RECORDS PROVIDED:
|---|
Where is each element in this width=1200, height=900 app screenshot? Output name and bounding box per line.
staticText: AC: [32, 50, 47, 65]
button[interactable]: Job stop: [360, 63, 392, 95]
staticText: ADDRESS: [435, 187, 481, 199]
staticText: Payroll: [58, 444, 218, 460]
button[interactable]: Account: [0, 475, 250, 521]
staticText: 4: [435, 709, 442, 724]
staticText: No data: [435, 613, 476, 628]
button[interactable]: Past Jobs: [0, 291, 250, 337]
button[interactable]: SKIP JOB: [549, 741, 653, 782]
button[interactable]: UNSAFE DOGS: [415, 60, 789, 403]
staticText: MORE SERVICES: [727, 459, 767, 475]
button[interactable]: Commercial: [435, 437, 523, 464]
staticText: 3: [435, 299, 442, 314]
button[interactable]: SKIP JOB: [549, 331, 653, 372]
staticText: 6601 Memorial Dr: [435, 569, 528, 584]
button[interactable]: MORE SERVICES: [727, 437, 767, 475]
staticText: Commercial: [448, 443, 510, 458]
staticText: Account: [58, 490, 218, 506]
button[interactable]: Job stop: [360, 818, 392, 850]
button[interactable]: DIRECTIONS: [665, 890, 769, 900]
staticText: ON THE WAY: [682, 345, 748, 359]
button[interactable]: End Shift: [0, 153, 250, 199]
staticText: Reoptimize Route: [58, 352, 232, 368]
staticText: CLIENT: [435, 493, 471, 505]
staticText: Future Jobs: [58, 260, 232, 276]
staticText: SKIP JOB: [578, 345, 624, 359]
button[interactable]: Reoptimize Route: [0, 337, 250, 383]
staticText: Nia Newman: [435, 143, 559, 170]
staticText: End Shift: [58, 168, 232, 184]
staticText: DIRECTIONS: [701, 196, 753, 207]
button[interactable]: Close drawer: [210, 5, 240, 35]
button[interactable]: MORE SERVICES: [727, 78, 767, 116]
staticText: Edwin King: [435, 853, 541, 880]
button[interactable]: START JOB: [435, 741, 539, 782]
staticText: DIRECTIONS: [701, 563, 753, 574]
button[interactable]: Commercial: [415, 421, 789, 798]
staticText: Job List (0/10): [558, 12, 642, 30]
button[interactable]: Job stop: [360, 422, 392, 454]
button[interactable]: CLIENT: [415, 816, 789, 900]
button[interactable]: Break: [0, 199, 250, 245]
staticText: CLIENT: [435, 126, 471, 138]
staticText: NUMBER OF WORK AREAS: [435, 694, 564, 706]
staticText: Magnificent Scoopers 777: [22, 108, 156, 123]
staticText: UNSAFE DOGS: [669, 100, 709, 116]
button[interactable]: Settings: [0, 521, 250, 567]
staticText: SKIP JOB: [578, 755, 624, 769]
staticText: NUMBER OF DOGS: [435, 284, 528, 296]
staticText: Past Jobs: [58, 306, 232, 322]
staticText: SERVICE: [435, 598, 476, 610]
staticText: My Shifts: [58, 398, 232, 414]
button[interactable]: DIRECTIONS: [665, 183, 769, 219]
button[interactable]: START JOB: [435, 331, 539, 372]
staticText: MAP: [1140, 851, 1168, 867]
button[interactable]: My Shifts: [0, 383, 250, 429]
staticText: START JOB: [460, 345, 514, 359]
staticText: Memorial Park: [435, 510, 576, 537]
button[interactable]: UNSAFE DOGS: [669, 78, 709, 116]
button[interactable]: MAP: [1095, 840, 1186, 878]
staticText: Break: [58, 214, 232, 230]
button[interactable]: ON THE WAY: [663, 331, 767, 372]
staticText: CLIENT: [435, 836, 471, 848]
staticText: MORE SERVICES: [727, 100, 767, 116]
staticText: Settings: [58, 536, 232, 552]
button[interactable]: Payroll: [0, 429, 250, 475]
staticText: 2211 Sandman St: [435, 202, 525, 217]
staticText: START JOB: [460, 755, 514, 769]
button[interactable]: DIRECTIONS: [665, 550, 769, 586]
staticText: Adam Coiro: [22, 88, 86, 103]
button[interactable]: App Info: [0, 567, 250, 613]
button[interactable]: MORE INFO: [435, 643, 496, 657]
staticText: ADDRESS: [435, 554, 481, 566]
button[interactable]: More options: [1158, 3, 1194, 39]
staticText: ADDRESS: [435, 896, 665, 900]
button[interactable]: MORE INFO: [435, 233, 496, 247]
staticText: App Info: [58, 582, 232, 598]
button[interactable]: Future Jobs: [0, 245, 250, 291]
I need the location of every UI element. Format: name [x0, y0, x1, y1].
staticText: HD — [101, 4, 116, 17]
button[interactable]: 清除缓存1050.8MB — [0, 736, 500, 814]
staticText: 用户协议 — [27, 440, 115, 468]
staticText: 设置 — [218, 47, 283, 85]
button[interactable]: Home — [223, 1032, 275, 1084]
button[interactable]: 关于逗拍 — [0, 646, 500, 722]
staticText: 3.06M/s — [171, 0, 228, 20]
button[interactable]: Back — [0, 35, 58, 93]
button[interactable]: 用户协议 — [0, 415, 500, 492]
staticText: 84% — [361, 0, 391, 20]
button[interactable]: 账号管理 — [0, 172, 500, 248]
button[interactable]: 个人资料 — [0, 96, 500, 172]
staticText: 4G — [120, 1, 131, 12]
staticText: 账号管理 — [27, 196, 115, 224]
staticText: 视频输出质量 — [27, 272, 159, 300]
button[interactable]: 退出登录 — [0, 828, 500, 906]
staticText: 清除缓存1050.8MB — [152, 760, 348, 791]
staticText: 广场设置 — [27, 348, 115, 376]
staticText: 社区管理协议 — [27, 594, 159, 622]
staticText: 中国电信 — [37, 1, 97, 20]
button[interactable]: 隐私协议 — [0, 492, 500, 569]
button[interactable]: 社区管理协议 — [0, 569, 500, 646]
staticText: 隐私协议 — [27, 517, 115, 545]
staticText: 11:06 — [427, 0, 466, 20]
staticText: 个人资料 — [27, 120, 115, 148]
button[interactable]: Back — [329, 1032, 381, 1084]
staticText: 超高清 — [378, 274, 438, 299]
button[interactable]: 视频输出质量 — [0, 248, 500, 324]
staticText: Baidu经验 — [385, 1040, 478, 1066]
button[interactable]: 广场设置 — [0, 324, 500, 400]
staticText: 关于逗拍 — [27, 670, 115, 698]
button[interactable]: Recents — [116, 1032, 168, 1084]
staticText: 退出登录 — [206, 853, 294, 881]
|---|
PROBLEM: Each line of the listing that includes the word "ADDRESS" should be copied out.

RESPONSE FOR THIS EXERCISE:
staticText: ADDRESS: [435, 187, 481, 199]
staticText: ADDRESS: [435, 554, 481, 566]
staticText: ADDRESS: [435, 896, 665, 900]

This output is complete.